→ **Task to carry out**
Below are lines of records; copy exactly those from the one containing "quan, tổ chức, chức danh nhà nước." through the one containing "多种电报账号，满足不同需求", leaving the pictures behind.

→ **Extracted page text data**
◇ ◇ ◇ ◇ ◇
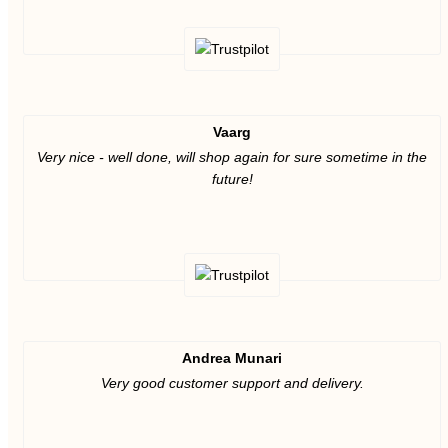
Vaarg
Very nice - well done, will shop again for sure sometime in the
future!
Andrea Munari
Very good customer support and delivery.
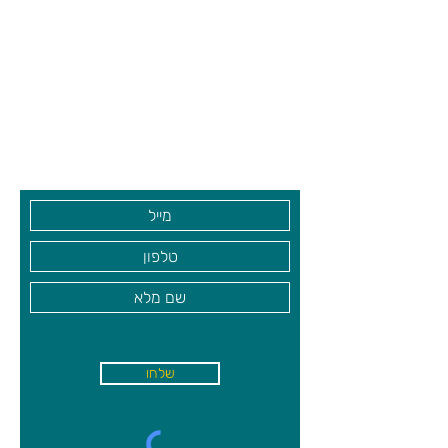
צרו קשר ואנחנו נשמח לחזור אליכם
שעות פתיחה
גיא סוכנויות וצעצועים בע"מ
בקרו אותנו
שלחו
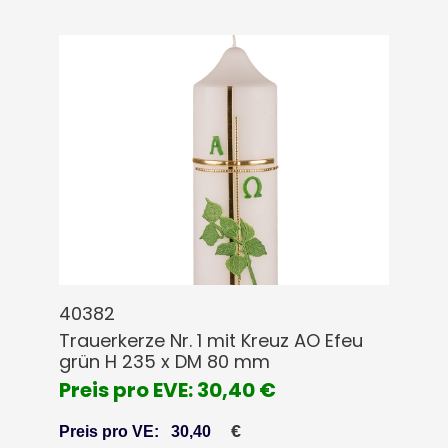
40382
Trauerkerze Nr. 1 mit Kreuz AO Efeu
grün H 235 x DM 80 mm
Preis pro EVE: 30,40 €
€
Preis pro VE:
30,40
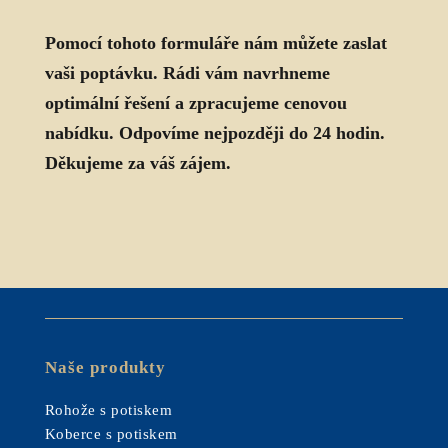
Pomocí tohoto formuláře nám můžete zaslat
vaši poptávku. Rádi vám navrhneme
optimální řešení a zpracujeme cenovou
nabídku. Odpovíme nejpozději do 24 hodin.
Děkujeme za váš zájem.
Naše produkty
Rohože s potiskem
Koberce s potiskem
◇ ◇ ◇ ◇ ◇
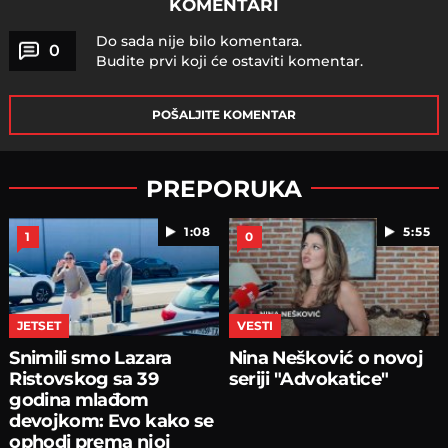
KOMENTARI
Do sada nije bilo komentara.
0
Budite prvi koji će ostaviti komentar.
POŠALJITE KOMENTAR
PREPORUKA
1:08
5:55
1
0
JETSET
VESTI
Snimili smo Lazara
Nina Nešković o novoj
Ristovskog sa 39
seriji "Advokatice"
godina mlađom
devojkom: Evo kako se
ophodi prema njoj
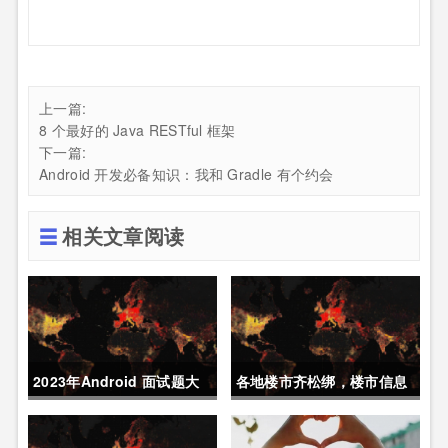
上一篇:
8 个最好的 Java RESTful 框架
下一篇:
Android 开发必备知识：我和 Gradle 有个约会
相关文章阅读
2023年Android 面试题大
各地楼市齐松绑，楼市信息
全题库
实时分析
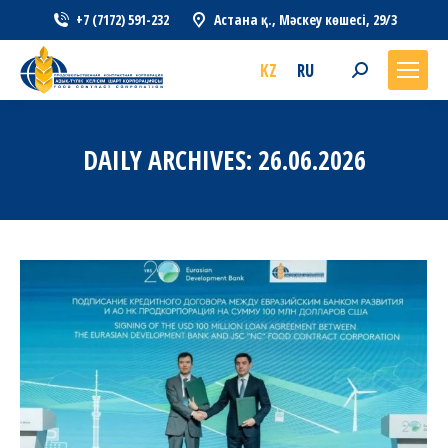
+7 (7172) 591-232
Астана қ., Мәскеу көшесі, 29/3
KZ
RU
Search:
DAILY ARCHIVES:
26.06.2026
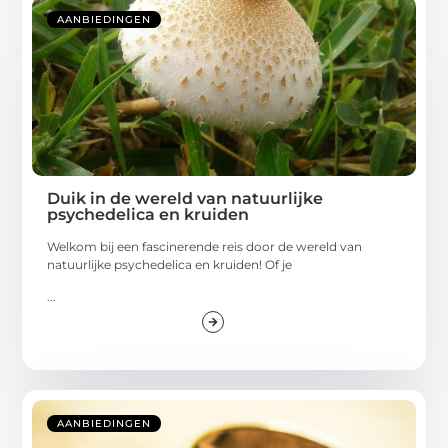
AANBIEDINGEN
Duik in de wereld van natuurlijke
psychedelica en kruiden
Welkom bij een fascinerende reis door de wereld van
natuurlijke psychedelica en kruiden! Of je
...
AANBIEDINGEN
◇ ◇ ◇ ◇ ◇
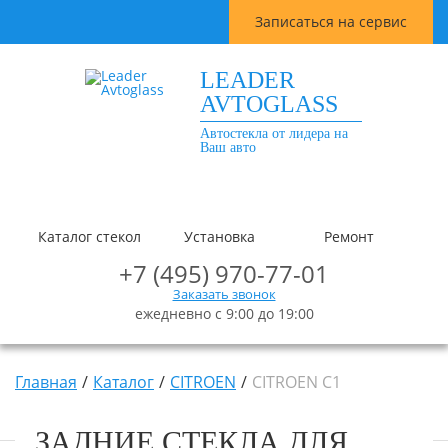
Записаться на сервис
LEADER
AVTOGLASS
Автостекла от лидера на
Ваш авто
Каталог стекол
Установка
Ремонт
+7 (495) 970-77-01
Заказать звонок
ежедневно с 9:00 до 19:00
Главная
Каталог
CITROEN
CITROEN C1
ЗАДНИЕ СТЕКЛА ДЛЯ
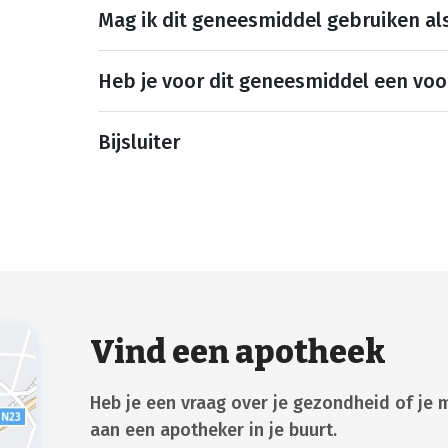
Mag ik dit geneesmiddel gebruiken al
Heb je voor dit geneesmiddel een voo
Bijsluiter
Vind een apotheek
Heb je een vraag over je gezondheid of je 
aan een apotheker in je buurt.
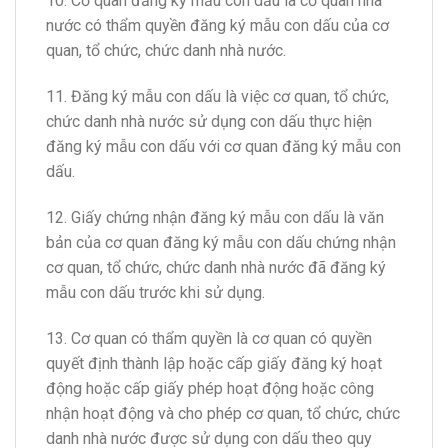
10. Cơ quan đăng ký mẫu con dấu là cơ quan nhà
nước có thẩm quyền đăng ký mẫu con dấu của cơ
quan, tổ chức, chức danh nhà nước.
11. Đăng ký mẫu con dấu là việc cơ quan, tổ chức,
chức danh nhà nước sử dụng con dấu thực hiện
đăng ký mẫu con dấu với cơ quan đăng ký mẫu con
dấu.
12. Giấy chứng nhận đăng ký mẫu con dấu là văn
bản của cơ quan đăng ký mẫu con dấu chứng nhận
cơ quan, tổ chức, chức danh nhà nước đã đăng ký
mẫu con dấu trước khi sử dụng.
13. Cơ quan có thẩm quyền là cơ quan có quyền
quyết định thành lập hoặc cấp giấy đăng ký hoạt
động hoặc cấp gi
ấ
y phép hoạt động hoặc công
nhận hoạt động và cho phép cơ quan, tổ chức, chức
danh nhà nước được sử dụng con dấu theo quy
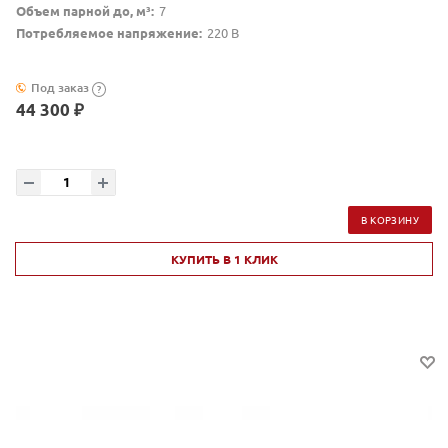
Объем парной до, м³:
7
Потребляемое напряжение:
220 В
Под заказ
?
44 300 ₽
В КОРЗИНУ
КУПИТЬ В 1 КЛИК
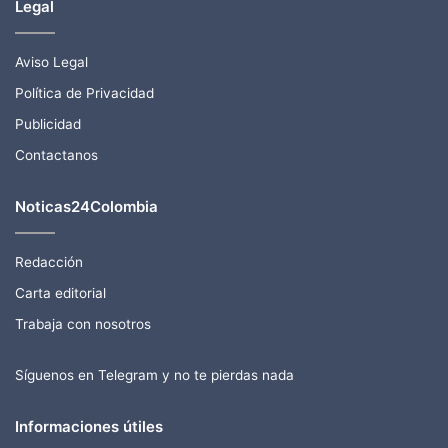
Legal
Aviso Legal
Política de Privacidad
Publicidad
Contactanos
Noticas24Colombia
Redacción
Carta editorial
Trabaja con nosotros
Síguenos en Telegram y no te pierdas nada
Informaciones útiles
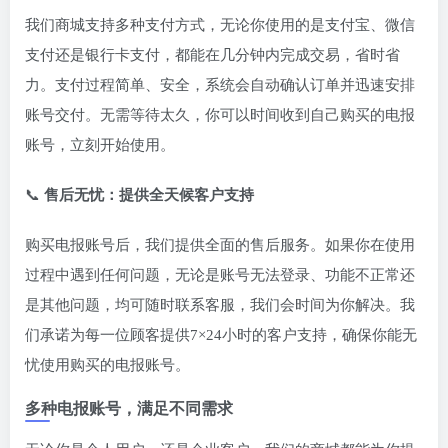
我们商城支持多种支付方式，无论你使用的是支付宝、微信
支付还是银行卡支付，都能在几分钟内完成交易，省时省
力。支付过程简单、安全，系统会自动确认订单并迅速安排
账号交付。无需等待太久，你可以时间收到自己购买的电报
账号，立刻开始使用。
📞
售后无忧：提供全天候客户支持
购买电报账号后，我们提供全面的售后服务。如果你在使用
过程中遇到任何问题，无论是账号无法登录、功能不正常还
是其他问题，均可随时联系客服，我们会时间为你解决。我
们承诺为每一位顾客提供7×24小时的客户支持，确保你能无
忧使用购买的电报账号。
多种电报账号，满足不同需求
◇ ◇ ◇ ◇ ◇
→ **Result of this exercise**
quan, tổ chức, chức danh nhà nước.
11. Đăng ký mẫu con dấu là việc cơ quan, tổ chức,
chức danh nhà nước sử dụng con dấu thực hiện
đăng ký mẫu con dấu với cơ quan đăng ký mẫu con
dấu.
12. Giấy chứng nhận đăng ký mẫu con dấu là văn
bản của cơ quan đăng ký mẫu con dấu chứng nhận
cơ quan, tổ chức, chức danh nhà nước đã đăng ký
mẫu con dấu trước khi sử dụng.
13. Cơ quan có thẩm quyền là cơ quan có quyền
quyết định thành lập hoặc cấp giấy đăng ký hoạt
động hoặc cấp gi
ấ
y phép hoạt động hoặc công
nhận hoạt động và cho phép cơ quan, tổ chức, chức
danh nhà nước được sử dụng con dấu theo quy
Объем парной до, м³:
7
Потребляемое напряжение:
220 В
Под заказ
?
44 300 ₽
В КОРЗИНУ
КУПИТЬ В 1 КЛИК
Legal
Aviso Legal
Política de Privacidad
Publicidad
Contactanos
Noticas24Colombia
Redacción
Carta editorial
Trabaja con nosotros
Síguenos en Telegram y no te pierdas nada
Informaciones útiles
我们商城支持多种支付方式，无论你使用的是支付宝、微信
支付还是银行卡支付，都能在几分钟内完成交易，省时省
力。支付过程简单、安全，系统会自动确认订单并迅速安排
账号交付。无需等待太久，你可以时间收到自己购买的电报
账号，立刻开始使用。
📞
售后无忧：提供全天候客户支持
购买电报账号后，我们提供全面的售后服务。如果你在使用
过程中遇到任何问题，无论是账号无法登录、功能不正常还
是其他问题，均可随时联系客服，我们会时间为你解决。我
们承诺为每一位顾客提供7×24小时的客户支持，确保你能无
忧使用购买的电报账号。
多种电报账号，满足不同需求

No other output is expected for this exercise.